◆ **INFORMATION GIVEN**
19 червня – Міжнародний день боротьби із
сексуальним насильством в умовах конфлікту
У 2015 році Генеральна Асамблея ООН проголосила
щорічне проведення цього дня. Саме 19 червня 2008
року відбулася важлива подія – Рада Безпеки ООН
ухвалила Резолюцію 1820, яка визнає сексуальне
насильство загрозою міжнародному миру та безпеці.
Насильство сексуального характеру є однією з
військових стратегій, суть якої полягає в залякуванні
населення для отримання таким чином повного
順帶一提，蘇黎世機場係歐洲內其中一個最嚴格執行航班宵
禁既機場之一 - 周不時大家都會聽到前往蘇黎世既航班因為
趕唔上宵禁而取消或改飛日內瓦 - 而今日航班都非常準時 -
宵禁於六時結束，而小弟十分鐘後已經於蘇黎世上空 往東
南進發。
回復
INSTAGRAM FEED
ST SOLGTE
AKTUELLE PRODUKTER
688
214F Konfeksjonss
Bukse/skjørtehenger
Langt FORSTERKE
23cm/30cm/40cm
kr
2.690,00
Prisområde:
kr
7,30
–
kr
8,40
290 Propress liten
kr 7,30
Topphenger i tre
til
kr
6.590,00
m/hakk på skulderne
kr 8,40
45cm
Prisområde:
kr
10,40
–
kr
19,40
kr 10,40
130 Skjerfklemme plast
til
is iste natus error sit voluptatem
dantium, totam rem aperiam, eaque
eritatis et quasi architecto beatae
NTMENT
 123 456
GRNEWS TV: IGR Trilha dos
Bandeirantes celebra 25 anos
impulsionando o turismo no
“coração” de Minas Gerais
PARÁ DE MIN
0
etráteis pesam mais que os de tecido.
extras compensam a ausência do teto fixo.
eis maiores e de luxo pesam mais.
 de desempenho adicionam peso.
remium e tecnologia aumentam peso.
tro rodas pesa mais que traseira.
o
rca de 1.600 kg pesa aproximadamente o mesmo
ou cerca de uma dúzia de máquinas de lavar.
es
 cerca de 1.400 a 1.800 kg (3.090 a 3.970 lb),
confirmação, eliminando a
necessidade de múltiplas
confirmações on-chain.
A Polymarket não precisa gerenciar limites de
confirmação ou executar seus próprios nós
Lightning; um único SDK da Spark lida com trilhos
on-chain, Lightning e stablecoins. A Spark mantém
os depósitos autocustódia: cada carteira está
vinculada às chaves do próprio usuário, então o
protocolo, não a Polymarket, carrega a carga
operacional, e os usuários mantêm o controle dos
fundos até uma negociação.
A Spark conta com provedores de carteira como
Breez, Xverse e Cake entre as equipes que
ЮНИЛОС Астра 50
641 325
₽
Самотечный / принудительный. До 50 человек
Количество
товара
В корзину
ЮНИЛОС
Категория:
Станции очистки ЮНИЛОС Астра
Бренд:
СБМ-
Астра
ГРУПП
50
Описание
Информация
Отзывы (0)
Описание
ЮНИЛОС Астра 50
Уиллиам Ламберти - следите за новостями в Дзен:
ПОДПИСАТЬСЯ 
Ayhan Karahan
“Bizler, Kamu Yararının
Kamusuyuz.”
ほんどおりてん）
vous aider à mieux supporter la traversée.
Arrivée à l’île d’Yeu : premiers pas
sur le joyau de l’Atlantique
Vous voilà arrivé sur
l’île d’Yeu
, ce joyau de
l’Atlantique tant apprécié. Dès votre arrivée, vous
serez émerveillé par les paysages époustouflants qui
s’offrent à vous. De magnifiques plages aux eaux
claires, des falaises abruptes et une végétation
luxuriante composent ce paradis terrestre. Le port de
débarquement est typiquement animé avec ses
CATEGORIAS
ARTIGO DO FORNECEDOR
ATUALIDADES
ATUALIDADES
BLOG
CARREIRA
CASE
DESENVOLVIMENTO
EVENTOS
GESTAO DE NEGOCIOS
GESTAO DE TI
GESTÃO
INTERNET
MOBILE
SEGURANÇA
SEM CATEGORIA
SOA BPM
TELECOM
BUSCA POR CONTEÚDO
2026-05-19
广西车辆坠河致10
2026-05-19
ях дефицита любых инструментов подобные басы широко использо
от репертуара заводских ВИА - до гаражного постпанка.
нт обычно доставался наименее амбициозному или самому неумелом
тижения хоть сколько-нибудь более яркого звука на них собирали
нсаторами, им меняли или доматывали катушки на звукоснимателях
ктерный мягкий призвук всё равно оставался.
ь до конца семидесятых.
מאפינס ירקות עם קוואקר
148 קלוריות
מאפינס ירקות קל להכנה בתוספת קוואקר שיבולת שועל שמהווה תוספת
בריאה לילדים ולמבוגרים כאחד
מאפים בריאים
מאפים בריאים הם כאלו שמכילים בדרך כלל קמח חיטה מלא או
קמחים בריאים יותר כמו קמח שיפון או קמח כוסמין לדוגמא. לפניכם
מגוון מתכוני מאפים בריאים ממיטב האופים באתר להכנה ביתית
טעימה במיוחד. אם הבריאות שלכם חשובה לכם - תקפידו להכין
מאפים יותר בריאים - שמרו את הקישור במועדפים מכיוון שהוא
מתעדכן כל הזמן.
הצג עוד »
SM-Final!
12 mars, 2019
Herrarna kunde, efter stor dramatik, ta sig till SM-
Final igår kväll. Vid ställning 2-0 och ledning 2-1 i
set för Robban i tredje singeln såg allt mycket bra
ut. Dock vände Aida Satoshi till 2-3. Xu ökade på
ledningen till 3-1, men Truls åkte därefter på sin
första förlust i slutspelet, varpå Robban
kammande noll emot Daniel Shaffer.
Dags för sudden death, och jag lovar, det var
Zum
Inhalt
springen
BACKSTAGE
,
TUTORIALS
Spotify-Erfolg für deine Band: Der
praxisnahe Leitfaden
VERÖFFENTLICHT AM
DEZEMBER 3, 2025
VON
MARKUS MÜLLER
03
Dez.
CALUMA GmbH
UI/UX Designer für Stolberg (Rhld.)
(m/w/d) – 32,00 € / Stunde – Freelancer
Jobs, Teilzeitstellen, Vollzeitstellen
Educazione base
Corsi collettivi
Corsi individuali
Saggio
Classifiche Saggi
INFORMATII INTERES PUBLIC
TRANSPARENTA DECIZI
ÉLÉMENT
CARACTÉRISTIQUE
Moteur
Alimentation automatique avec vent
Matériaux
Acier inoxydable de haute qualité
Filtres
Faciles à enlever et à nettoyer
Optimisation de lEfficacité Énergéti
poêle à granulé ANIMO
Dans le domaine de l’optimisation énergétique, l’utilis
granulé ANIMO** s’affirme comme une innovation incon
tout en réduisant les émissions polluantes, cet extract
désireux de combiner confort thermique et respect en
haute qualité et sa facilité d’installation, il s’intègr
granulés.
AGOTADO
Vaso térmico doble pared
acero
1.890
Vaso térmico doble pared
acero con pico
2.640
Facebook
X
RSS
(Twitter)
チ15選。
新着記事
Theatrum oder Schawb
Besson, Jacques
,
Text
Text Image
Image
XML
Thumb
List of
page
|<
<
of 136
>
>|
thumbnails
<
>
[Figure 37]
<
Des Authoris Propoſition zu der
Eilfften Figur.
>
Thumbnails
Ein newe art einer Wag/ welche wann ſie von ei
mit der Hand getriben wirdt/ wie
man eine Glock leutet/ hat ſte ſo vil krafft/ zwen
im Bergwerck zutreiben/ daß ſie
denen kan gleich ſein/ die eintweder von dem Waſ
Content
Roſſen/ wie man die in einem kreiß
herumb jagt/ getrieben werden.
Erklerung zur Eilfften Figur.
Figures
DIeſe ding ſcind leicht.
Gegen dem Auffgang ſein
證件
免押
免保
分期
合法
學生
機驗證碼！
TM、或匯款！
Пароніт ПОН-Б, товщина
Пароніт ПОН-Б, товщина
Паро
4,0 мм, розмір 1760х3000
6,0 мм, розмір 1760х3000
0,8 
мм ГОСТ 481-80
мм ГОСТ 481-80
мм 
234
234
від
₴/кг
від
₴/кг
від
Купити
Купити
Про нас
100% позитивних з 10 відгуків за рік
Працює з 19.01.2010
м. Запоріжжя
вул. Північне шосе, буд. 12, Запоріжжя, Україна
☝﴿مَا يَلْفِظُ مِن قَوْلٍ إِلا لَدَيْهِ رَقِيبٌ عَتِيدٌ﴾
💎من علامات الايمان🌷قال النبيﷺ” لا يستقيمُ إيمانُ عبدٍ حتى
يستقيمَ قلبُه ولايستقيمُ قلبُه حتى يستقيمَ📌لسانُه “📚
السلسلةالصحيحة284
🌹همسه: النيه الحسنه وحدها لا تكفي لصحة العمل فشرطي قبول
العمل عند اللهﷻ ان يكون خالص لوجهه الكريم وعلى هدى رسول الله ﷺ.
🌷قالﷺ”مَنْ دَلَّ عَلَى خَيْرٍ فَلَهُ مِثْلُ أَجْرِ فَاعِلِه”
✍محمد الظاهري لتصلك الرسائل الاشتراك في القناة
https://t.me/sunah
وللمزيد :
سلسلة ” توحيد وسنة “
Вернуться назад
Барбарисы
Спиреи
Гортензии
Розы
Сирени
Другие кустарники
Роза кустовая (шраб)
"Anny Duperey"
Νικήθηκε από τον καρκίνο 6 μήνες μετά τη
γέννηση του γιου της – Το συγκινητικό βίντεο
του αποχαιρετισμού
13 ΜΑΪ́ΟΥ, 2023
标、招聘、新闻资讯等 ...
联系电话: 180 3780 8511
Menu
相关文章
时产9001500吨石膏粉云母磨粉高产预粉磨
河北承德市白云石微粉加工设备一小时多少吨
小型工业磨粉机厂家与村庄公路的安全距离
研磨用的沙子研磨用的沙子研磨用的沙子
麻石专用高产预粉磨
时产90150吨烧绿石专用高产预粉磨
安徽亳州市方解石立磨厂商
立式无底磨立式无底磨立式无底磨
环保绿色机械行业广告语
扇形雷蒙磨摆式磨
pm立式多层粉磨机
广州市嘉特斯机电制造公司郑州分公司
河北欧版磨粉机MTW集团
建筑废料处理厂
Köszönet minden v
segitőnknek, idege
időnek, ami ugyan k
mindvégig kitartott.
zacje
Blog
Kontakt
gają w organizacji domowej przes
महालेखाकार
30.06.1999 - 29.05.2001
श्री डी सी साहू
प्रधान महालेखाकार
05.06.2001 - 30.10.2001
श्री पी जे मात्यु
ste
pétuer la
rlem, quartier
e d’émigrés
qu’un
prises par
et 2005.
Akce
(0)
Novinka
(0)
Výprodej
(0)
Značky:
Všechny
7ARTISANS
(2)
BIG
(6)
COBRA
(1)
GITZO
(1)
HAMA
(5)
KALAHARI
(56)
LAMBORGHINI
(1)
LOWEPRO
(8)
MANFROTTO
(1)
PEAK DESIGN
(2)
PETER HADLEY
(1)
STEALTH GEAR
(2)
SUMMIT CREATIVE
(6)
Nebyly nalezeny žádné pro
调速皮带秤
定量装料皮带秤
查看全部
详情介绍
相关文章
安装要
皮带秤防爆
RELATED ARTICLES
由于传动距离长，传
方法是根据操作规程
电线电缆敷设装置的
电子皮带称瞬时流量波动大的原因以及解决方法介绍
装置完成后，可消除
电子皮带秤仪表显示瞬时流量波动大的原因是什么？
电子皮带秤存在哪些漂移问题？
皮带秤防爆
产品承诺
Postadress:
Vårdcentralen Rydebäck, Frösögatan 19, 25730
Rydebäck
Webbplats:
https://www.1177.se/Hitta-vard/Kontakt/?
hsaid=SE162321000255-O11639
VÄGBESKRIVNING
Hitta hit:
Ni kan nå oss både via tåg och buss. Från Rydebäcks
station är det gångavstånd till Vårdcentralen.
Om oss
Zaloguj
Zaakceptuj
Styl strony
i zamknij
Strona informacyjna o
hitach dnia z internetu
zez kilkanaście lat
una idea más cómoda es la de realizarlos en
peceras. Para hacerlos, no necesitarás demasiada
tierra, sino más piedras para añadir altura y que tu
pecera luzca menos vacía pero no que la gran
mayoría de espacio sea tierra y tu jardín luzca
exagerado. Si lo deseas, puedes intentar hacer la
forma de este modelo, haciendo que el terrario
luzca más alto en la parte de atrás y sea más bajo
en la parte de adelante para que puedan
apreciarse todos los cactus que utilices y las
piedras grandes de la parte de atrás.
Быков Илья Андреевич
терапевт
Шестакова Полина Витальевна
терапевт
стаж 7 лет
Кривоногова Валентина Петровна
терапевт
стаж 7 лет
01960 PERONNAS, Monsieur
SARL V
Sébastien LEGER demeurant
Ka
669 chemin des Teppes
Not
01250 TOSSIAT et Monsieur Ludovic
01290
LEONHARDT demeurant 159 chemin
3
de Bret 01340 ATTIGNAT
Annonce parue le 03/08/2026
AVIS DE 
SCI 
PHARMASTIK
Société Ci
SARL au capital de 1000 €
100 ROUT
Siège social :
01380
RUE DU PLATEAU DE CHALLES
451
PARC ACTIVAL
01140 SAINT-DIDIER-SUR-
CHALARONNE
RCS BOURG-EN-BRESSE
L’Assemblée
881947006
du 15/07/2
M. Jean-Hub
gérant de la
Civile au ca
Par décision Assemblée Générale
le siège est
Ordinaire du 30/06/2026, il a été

◆ **EXERCISE GOAL**
From the records above, reproduce exactly the lines from the one with "Educazione base" to the one with "Dans le domaine", both included, and no others.

◆ **EXERCISE RESULT**
Educazione base
Corsi collettivi
Corsi individuali
Saggio
Classifiche Saggi
INFORMATII INTERES PUBLIC
TRANSPARENTA DECIZI
ÉLÉMENT
CARACTÉRISTIQUE
Moteur
Alimentation automatique avec vent
Matériaux
Acier inoxydable de haute qualité
Filtres
Faciles à enlever et à nettoyer
Optimisation de lEfficacité Énergéti
poêle à granulé ANIMO
Dans le domaine de l’optimisation énergétique, l’utilis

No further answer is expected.